Rating: Summary: Thanks Gina Review: As a new mother I had dutifully attended my antenatal classes and tried to take on board the current thinking of supply and demand feeding. Towards the end of my pregnancy I ended up being in hospital and my husband kept me supplied with baby books to relieve the boredom. This book out of all of them struck me as common sense- a complete contradiction to modern chapter and verse issued by health visitors! Even the midwives in the hospital saw it, and those with children agreed that establishing a routine was a good idea for you and your baby!!My husband works days away from home and I was determined that I would cope with the demands of a new baby on my own and at some stage return to my job as a shift worker. I stuck rigidly to Gina's routine and it worked without any effort. Yes it seems strict but I have had a baby that from the age of 3 months has slept from 7pm-7am. The other huge benefit has been that on this routine you get a 2 1/2 hour rest at lunchtime each day. I didn't find many other mothers doing supply and demand feeding that could boast that. Yes my baby might have been a good baby anyway but my advice is try it, it might just be the lifeline you need. Everyone I know that's tried it swears by it. Thanks Gina.
Rating: Summary: It's the best ever! Review: I've read BabyWise and No Cry Sleep Solution. I tried both methods... it didn't work!
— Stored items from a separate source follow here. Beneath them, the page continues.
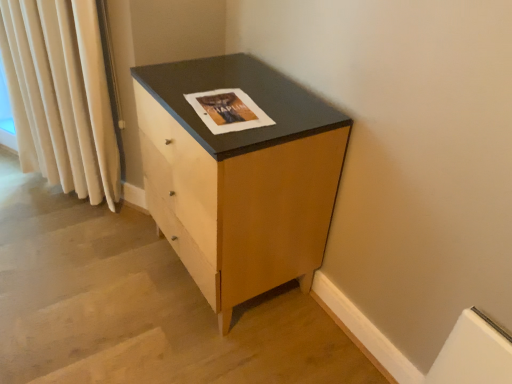 Question: Is matte paper magazine at center facing away from cream velvet curtain at left?

Choices:
 (A) no
 (B) yes

Answer: (A)

Question: Is matte paper magazine at center outside cream velvet curtain at left?

Choices:
 (A) yes
 (B) no

Answer: (A)

Question: Is matte paper magazine at center aimed at cream velvet curtain at left?

Choices:
 (A) no
 (B) yes

Answer: (A)

Question: Is matte paper magazine at center behind cream velvet curtain at left?

Choices:
 (A) yes
 (B) no

Answer: (B)

Question: Does matte paper magazine at center appear on the left side of cream velvet curtain at left?

Choices:
 (A) yes
 (B) no

Answer: (B)

Question: From the image's perspective, is matte wood chest of drawers at center above or below matte paper magazine at center?

Choices:
 (A) above
 (B) below

Answer: (B)

Question: Visually, is matte wood chest of drawers at center positioned to the left or to the right of matte paper magazine at center?

Choices:
 (A) right
 (B) left

Answer: (B)

Question: Would you say matte wood chest of drawers at center is inside or outside matte paper magazine at center?

Choices:
 (A) outside
 (B) inside

Answer: (A)

Question: Does point (175, 177) appear closer or farther from the camera than point (226, 109)?

Choices:
 (A) closer
 (B) farther

Answer: (B)

Question: Is cream velvet curtain at left in front of or behind matte paper magazine at center in the image?

Choices:
 (A) front
 (B) behind

Answer: (B)

Question: Is cream velvet curtain at left taller or shorter than matte paper magazine at center?

Choices:
 (A) tall
 (B) short

Answer: (A)

Question: Is cream velvet curtain at left bigger or smaller than matte paper magazine at center?

Choices:
 (A) small
 (B) big

Answer: (B)

Question: Looking at their shapes, would you say cream velvet curtain at left is wider or thinner than matte paper magazine at center?

Choices:
 (A) wide
 (B) thin

Answer: (B)

Question: Is cream velvet curtain at left taller or shorter than matte wood chest of drawers at center?

Choices:
 (A) tall
 (B) short

Answer: (A)

Question: Based on their sizes in the image, would you say cream velvet curtain at left is bigger or smaller than matte wood chest of drawers at center?

Choices:
 (A) small
 (B) big

Answer: (A) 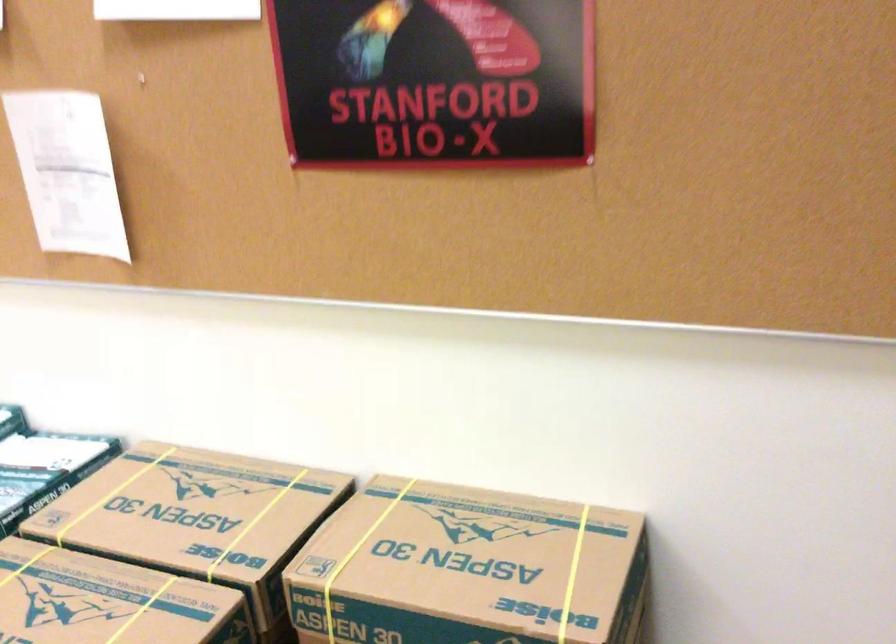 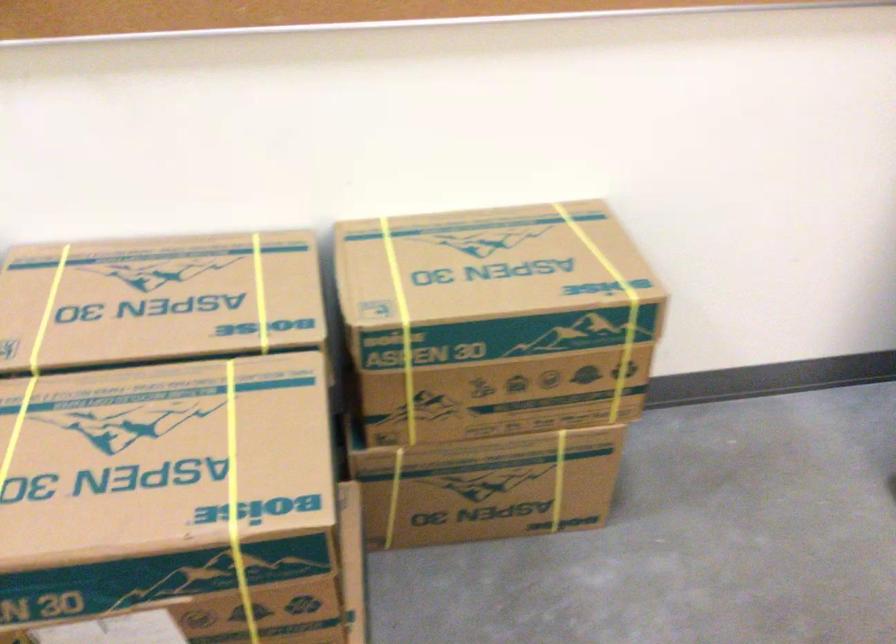 Where in the second image is the point corresponding to (x=105, y=494) from the first image?

(47, 310) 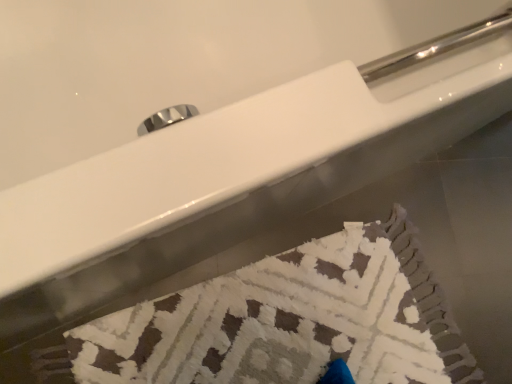 Question: Should I look upward or downward to see white textured bath towel at lower center?

Choices:
 (A) up
 (B) down

Answer: (B) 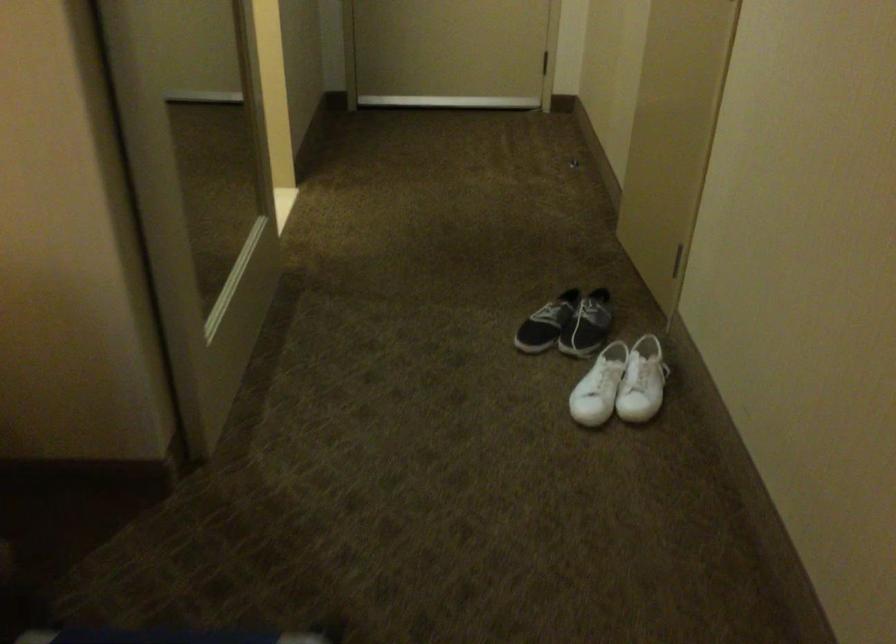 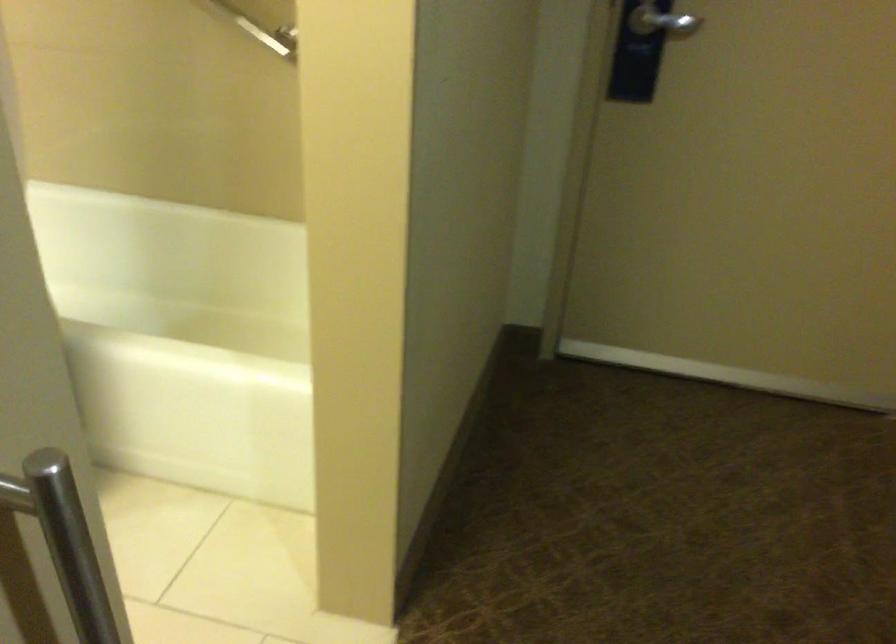 Question: In a continuous first-person perspective shot, in which direction is the camera moving?

Choices:
 (A) Left
 (B) Right
 (C) Forward
 (D) Backward

Answer: (C) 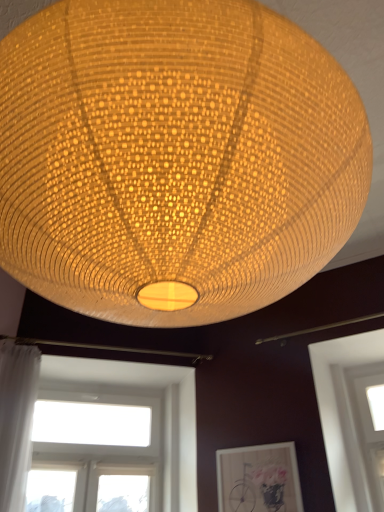 Question: From a real-world perspective, is matte wooden picture frame at lower center positioned under white sheer curtain at left based on gravity?

Choices:
 (A) yes
 (B) no

Answer: (A)

Question: Is matte wooden picture frame at lower center further to camera compared to white sheer curtain at left?

Choices:
 (A) no
 (B) yes

Answer: (B)

Question: Is matte wooden picture frame at lower center closer to the viewer compared to white sheer curtain at left?

Choices:
 (A) no
 (B) yes

Answer: (A)

Question: Could you tell me if matte wooden picture frame at lower center is facing white sheer curtain at left?

Choices:
 (A) no
 (B) yes

Answer: (A)

Question: Does matte wooden picture frame at lower center have a greater width compared to white sheer curtain at left?

Choices:
 (A) no
 (B) yes

Answer: (A)

Question: From a real-world perspective, does matte wooden picture frame at lower center stand above white sheer curtain at left?

Choices:
 (A) no
 (B) yes

Answer: (A)

Question: Considering the relative sizes of transparent glass window at lower right, the first window from the right, and white glass window at lower left, marked as the first window in a left-to-right arrangement, in the image provided, is transparent glass window at lower right, the first window from the right, shorter than white glass window at lower left, marked as the first window in a left-to-right arrangement,?

Choices:
 (A) no
 (B) yes

Answer: (A)

Question: Is transparent glass window at lower right, the second window positioned from the left, facing towards white glass window at lower left, marked as the second window in a right-to-left arrangement?

Choices:
 (A) no
 (B) yes

Answer: (A)

Question: From a real-world perspective, does transparent glass window at lower right, the first window from the right, stand above white glass window at lower left, marked as the second window in a right-to-left arrangement?

Choices:
 (A) no
 (B) yes

Answer: (A)

Question: Is white glass window at lower left, marked as the second window in a right-to-left arrangement, surrounded by transparent glass window at lower right, the second window positioned from the left?

Choices:
 (A) no
 (B) yes

Answer: (A)

Question: Is transparent glass window at lower right, the second window positioned from the left, not near white glass window at lower left, marked as the second window in a right-to-left arrangement?

Choices:
 (A) no
 (B) yes

Answer: (B)

Question: Would you say transparent glass window at lower right, the first window from the right, is outside white glass window at lower left, marked as the first window in a left-to-right arrangement?

Choices:
 (A) no
 (B) yes

Answer: (B)

Question: Is matte woven lampshade at center in front of matte wooden picture frame at lower center?

Choices:
 (A) yes
 (B) no

Answer: (A) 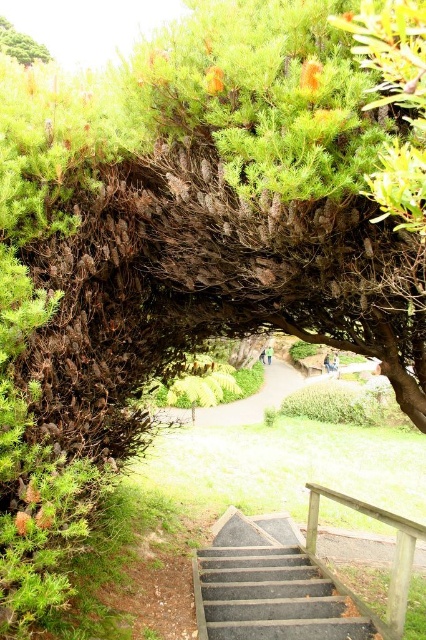 Can you confirm if dark gray concrete stairs at center is positioned to the right of green leafy tree at upper left?

Indeed, dark gray concrete stairs at center is positioned on the right side of green leafy tree at upper left.

Is point (236, 600) positioned in front of point (23, 61)?

Yes, it is.

The image size is (426, 640). I want to click on dark gray concrete stairs at center, so click(267, 586).

Does dark gray concrete stairs at center have a lesser width compared to green grassy path at center?

Indeed, dark gray concrete stairs at center has a lesser width compared to green grassy path at center.

The height and width of the screenshot is (640, 426). Describe the element at coordinates (267, 586) in the screenshot. I see `dark gray concrete stairs at center` at that location.

This screenshot has width=426, height=640. Describe the element at coordinates (267, 586) in the screenshot. I see `dark gray concrete stairs at center` at that location.

The width and height of the screenshot is (426, 640). I want to click on dark gray concrete stairs at center, so [267, 586].

Between dark gray concrete stairs at center and wooden rail at center, which one has less height?

With less height is dark gray concrete stairs at center.

Is dark gray concrete stairs at center to the left of wooden rail at center from the viewer's perspective?

Yes, dark gray concrete stairs at center is to the left of wooden rail at center.

Between point (215, 609) and point (316, 524), which one is positioned in front?

Point (215, 609) is more forward.

The image size is (426, 640). In order to click on dark gray concrete stairs at center in this screenshot , I will do `click(267, 586)`. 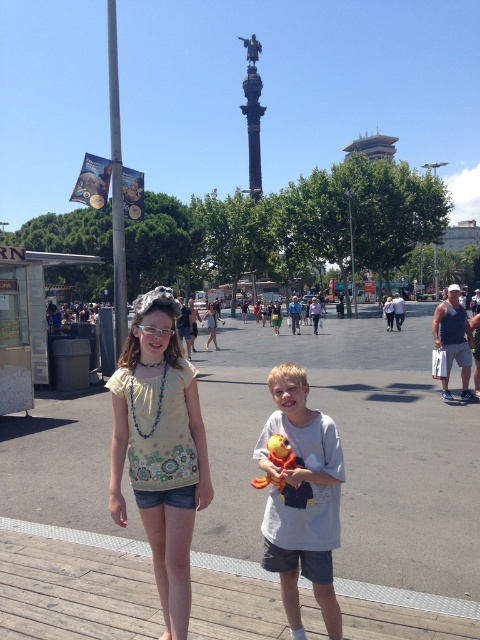 Question: Does light yellow cotton shirt at center lie behind matte yellow blouse at center?

Choices:
 (A) no
 (B) yes

Answer: (A)

Question: Is wooden at center to the right of matte yellow blouse at center from the viewer's perspective?

Choices:
 (A) no
 (B) yes

Answer: (B)

Question: Which point is farther to the camera?

Choices:
 (A) (448, 480)
 (B) (296, 461)

Answer: (A)

Question: Which of the following is the closest to the observer?

Choices:
 (A) matte yellow blouse at center
 (B) matte black dress at center
 (C) light yellow cotton shirt at center
 (D) orange plush toy at center

Answer: (D)

Question: Among these points, which one is nearest to the camera?

Choices:
 (A) (287, 442)
 (B) (358, 506)

Answer: (A)

Question: Does light yellow cotton shirt at center appear over matte yellow blouse at center?

Choices:
 (A) yes
 (B) no

Answer: (B) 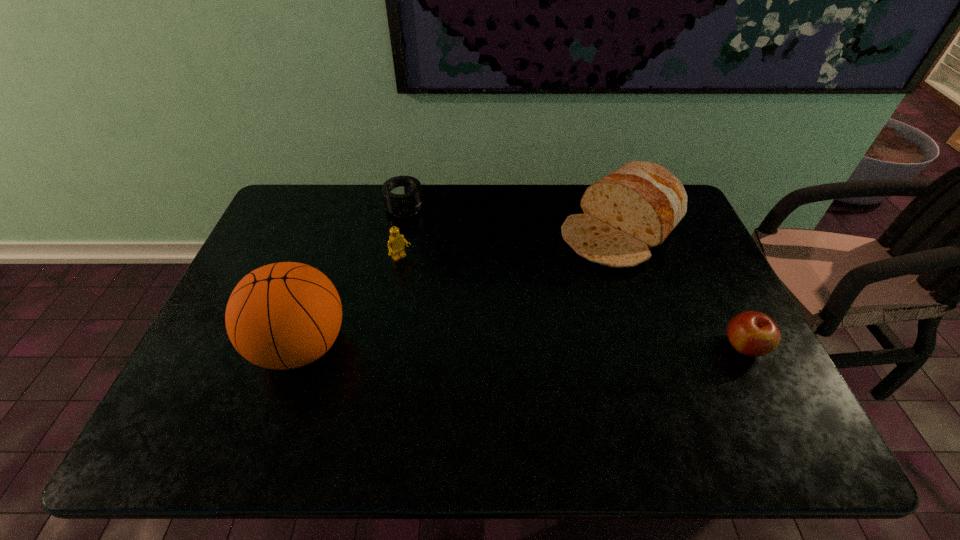 What are the coordinates of `empty space that is in between the Lego and the apple` in the screenshot? It's located at (572, 302).

Locate an element on the screen. This screenshot has width=960, height=540. vacant space that is in between the fourth shortest object and the basketball is located at coordinates (461, 288).

At what (x,y) coordinates should I click in order to perform the action: click on unoccupied position between the bread and the Lego. Please return your answer as a coordinate pair (x, y). The image size is (960, 540). Looking at the image, I should click on click(511, 244).

This screenshot has height=540, width=960. Find the location of `vacant space that's between the Lego and the telephoto lens`. vacant space that's between the Lego and the telephoto lens is located at coordinates (403, 233).

I want to click on vacant area that lies between the Lego and the bread, so click(511, 244).

Where is `vacant area between the apple and the telephoto lens`? This screenshot has height=540, width=960. vacant area between the apple and the telephoto lens is located at coordinates (574, 277).

At what (x,y) coordinates should I click in order to perform the action: click on free space between the Lego and the apple. Please return your answer as a coordinate pair (x, y). This screenshot has height=540, width=960. Looking at the image, I should click on (572, 302).

Locate an element on the screen. vacant area that lies between the shortest object and the Lego is located at coordinates (403, 233).

Identify the location of empty space between the second tallest object and the apple. (682, 288).

Identify which object is the fourth closest to the apple. Please provide its 2D coordinates. Your answer should be formatted as a tuple, i.e. [(x, y)], where the tuple contains the x and y coordinates of a point satisfying the conditions above.

[(285, 315)] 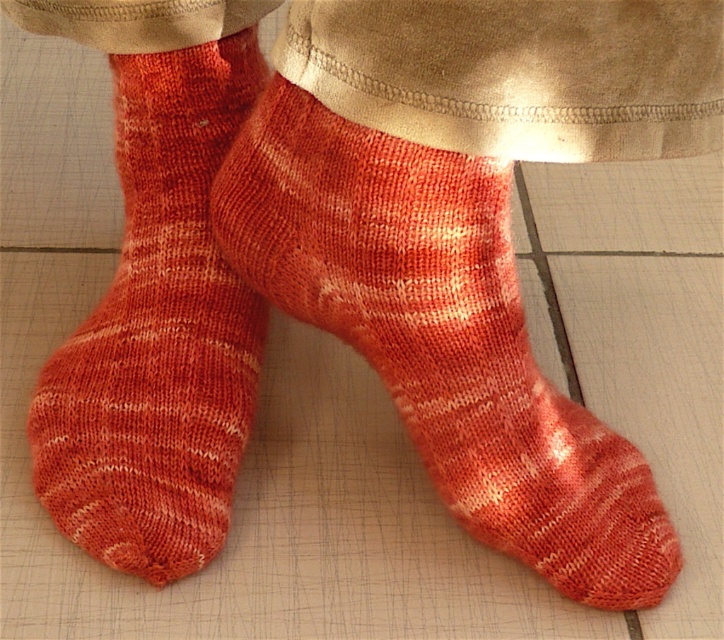 You are a fashion designer analyzing the placement of the knitted woolen sock at center in an image. Based on the coordinates provided, would you say the sock is positioned closer to the top or bottom of the image?

The knitted woolen sock at center is positioned at coordinates point (441, 337). Since the y coordinate is 0.610, which is closer to 1.0 than 0.0, the sock is closer to the bottom of the image.

You are standing in a room and see the image. There is a knitted woolen sock at center marked by the point [441,337]. Can you tell me what color the sock is?

The knitted woolen sock at center marked by the point [441,337] is a warm, reddish orange color with subtle variations in shade, giving it a slightly mottled appearance.

You are a fashion designer examining the image of a person wearing socks. You notice two items labeled knitted woolen sock at center and knitted orange socks at center. Which of these is closer to the floor?

The knitted woolen sock at center is positioned under the knitted orange socks at center, so it is closer to the floor. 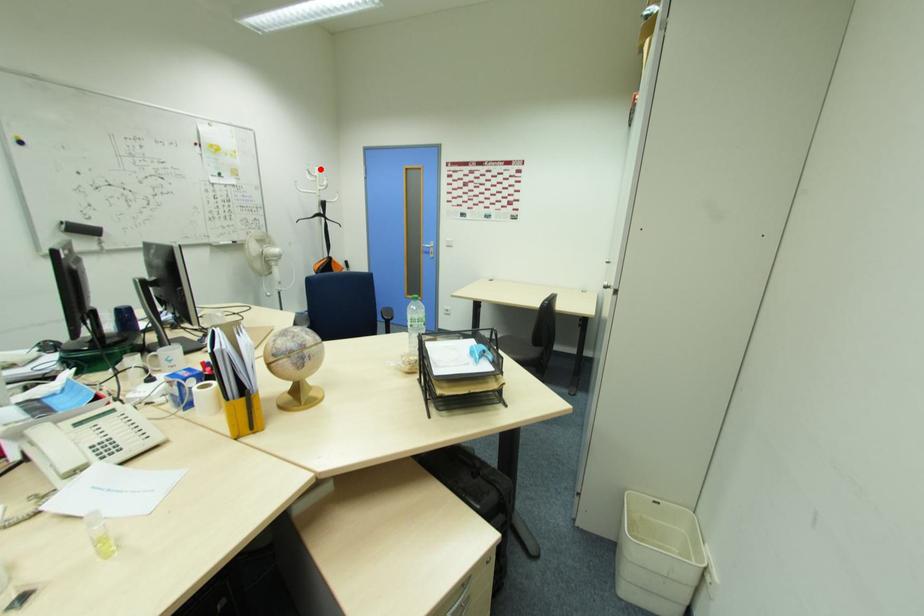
Frustrated, puzzled and sleep deprived, when a friend told me about this book, I was real desperate. With a bub of 3 1/2 months, after 3 days of using Gina's routine, it worked! It's a miracle. The lil one is extremely happy and contented..he even laughs during his bath time.. as if he's looking forward to a 7pm to 7pm sleep time. Get this book...and be very disciplined! It won't work if you're not disciplined in terms of sleep and feed training. You will have no life for a while, but in the long term, you'll find you worry less about your child's well being. They'll be independent and happy.